What is new?
Key findings- •
In this study, a common metric was developed for the first time for a large number of established depression measures using item response theory methods.
What this adds to what was known?- •
To date, the variety of different scales for the assessment of certain patient-reported outcomes (PROs) seriously impairs research and communication among clinicians. Thus, standardization of PRO measurement is urgently needed.
- •
The new standardized metric for depression severity provides easy comparability of scores, measurement range, and precision among the different scales.
What is the implication and what should change now?- •
The results offer a conjoint definition and understanding of the latent depression construct as defined by the items from a variety of established depression questionnaires.
- •
The outlined standardization approach calibrating different depression measures to a common latent metric can be applied to the assessment of other PROs as well.

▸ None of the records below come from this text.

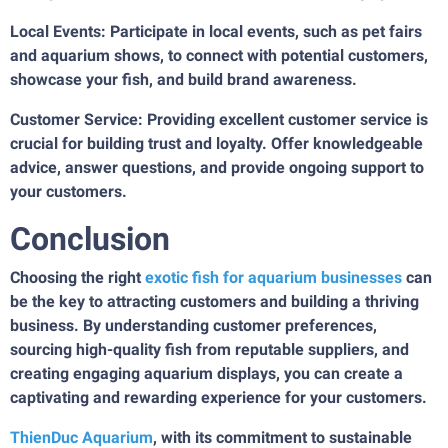
Local Events: Participate in local events, such as pet fairs
and aquarium shows, to connect with potential customers,
showcase your fish, and build brand awareness.
Customer Service: Providing excellent customer service is
crucial for building trust and loyalty. Offer knowledgeable
advice, answer questions, and provide ongoing support to
your customers.
Conclusion
Choosing the right
exotic fish for aquarium businesses
can
be the key to attracting customers and building a thriving
business. By understanding customer preferences,
sourcing high-quality fish from reputable suppliers, and
creating engaging aquarium displays, you can create a
captivating and rewarding experience for your customers.
ThienDuc Aquarium
, with its commitment to sustainable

Depressive disorders are severe and widespread diseases, imposing a significant burden for the individual and the society [1], [2]. Reliable tools for depression measurement are essential for case recognition [3], [4], [5], treatment monitoring [6], [7], and clinical research in general [8], [9], [10], [11], [12], [13], [14]. Today, a plethora of carefully developed and well-established self-report instruments for the assessment of depressive symptoms exist. However, scores of these instruments are not directly comparable. The heterogeneity of scale-specific metrics seriously impairs comparability across study results and complicates communication among researchers and clinicians. Pooling study results from different depression measures in quantitative reviews or meta-analyses is difficult and may even lead to biased results [15], [16]. To avoid this bias, some meta-analyses limit the selection of studies to those that use the same instrument(s) [6], [7]. However, such restrictions lead to a significant loss of information.
It is recognized that results for biomedical parameters need to be comparable across laboratory methods and facilities [17], and in our opinion, this is equally important for the measurement of patient-reported outcomes (PROs) [18], [19].
This issue has been identified earlier [15], [16], but only the recent increases in computational power have enabled the introduction of new psychometric methods in this field of health care [20], [21], [22], [23], [24], [25]. The most frequently discussed solution [26], [27], [28] to achieve a standardized metric for PROs is offered by the item response theory (IRT) [29], [30], [31], [32], [33]. Items of different established depression questionnaires can be included in one "item bank" to provide one common metric [34], [35], [36]. Some depression item banks have already been developed [37], [38], [39], [40], [41], [42], but to our knowledge, no study so far has attempted to establish a comprehensive metric to achieve comparability for a larger number of existing depression measures.
In this study, we aim to provide such a metric for some of the most established depression measures. This metric should allow the comparison of results from different instruments on one common "ruler," like using different thermometers to measure temperature on a meaningful anchored metric.